(Recorded data)
· · · ·

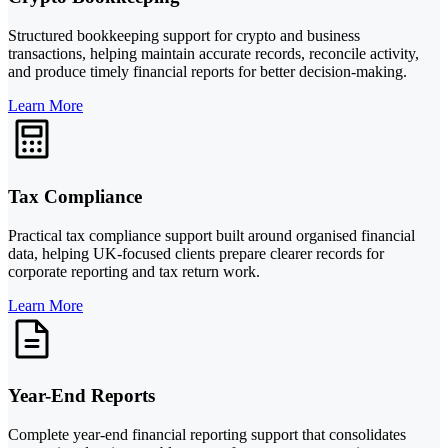
Structured bookkeeping support for crypto and business
transactions, helping maintain accurate records, reconcile activity,
and produce timely financial reports for better decision-making.
Learn More
Tax Compliance
Practical tax compliance support built around organised financial
data, helping UK-focused clients prepare clearer records for
corporate reporting and tax return work.
Learn More
Year-End Reports
Complete year-end financial reporting support that consolidates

· · · ·

For the entries above, please state how many lines contain the string "reporting"; give the number and nothing else.

ANSWER SPACE -> 2